The new discovery centres around the Hubbard model: a maths model of conduction and insulation in materials, which scientists have for decades thought could unlock some of the secrets of superconductivity.

Researchers have been looking for proof that this model applies to a type of high-temperature superconductivity since the 1980s, and now they have it. Simulations run by a team from Stanford University and the SLAC National Accelerator Laboratory show that superconductivity could be toggled on and off in copper-based materials called cuprates.

Further down the line, we might be able to control and produce superconductivity in cuprates on demand by "tweaking their chemistry", according to the team's findings.

"This has been a major unsolved problem in the field – does the Hubbard model describe high-temperature superconductivity in the cuprates, or is it missing some key ingredient?" says materials scientist Hong-Chen Jiang, from the SLAC National Accelerator Laboratory.

"Because there are a number of competing states in these materials, we have to rely on unbiased simulations to answer these questions, but the computational problems are very difficult, and so progress has been slow."

Getting materials to act as superconductors at temperatures above ultra-cold is a hugely tough challenge, not least because we're talking about materials in a quantum state here, where the behaviour of electrons is very difficult to predict.

The Hubbard model might give us that predictive framework we need, for understanding how high-temperature superconductors act as both conductors and insulators under very similar conditions – it's a map to navigate this quantum state maze.

By streamlining an algorithmic approach known as a density matrix renormalisation group (DMRG), the researchers finally overcome some of the existing computational problems to effectively simulate the Hubbard model in a virtual cuprate system.

This was all happening in a simulation, but the researchers saw a link between charge stripes (higher and lower electron density patterns) and superconductivity.
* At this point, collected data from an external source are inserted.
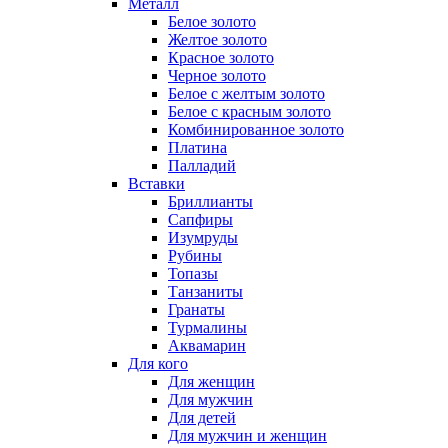
Металл
Белое золото
Желтое золото
Красное золото
Черное золото
Белое с желтым золото
Белое с красным золото
Комбинированное золото
Платина
Палладий
Вставки
Бриллианты
Сапфиры
Изумруды
Рубины
Топазы
Танзаниты
Гранаты
Турмалины
Аквамарин
Для кого
Для женщин
Для мужчин
Для детей
Для мужчин и женщин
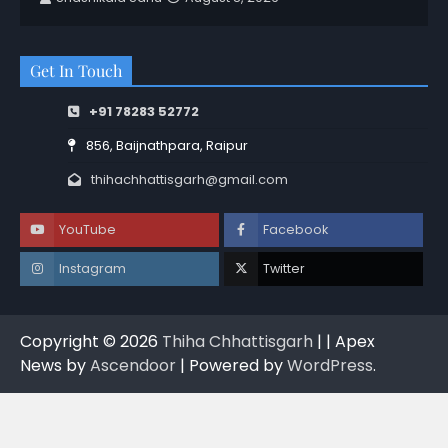
Get In Touch
+91 78283 52772
856, Baijnathpara, Raipur
thihachhattisgarh@gmail.com
YouTube
Facebook
Instagram
Twitter
Copyright © 2026
Thiha Chhattisgarh
| | Apex
News by
Ascendoor
| Powered by
WordPress
.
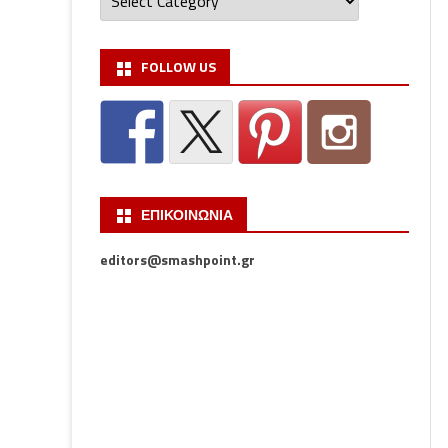
FOLLOW US
ΕΠΙΚΟΙΝΩΝΙΑ
editors@smashpoint.gr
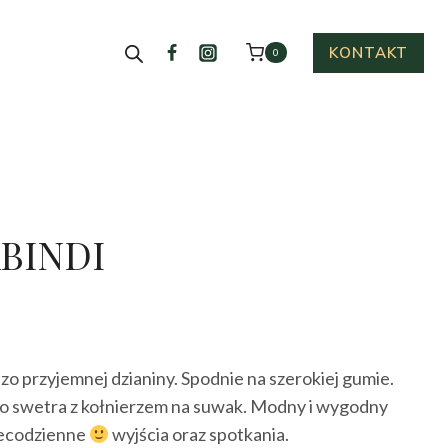
KONTAKT
0
ABINDI
ktualna
cena
o przyjemnej dzianiny. Spodnie na szerokiej gumie.
ynosi:
o swetra z kołnierzem na suwak. Modny i wygodny
39.00 zł.
iecodzienne
wyjścia oraz spotkania.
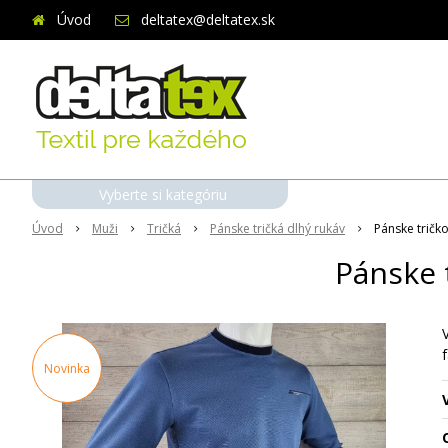
Úvod
deltatex@deltatex.sk
Vyberte si kategóriu
Úvod
Muži
Tričká
Pánske tričká dlhý rukáv
Pánske tričk
Pánske 
f
Novinka
O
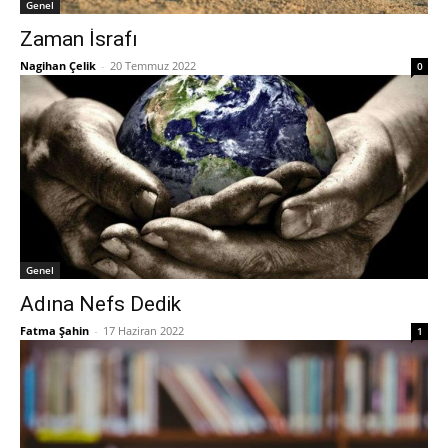
Genel
Zaman İsrafı
Nagihan Çelik
-
20 Temmuz 2022
0
Genel
Adına Nefs Dedik
Fatma Şahin
-
17 Haziran 2022
1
The path that electrons took, either horizontally or diagonally across a lattice, had a bearing on whether the material became a superconductor or not.

That's a lot of high-end physics, but it essentially suggests that the Hubbard model does indeed give us a way to better understand superconductivity and to toggle it on and off by tweaking the chemistry of the materials involved.

Or at least, in simulated cuprate-based systems of this limited size – more research will be needed to confirm this happens in the real world, and on larger scales, but scientists are now well on the way.

What's more, their long-standing faith in the Hubbard model has been justified. The findings might not sound all that dramatic to those outside this field of research, but they could one day lead to perfectly efficient electric power lines and modes of transport that don't lose any energy to heat.

"The big thing you want to know is how to make superconductors operate at higher temperatures and how to make superconductivity more robust," says materials scientist Thomas Devereaux, from Stanford University in California. "It's about finding the knobs you can turn to tip the balance in your favour."

"We now have a fully interacting model that describes high-temperature superconductivity, at least for systems at the sizes we can study, and that's a big step forward."

The research has been published in Science.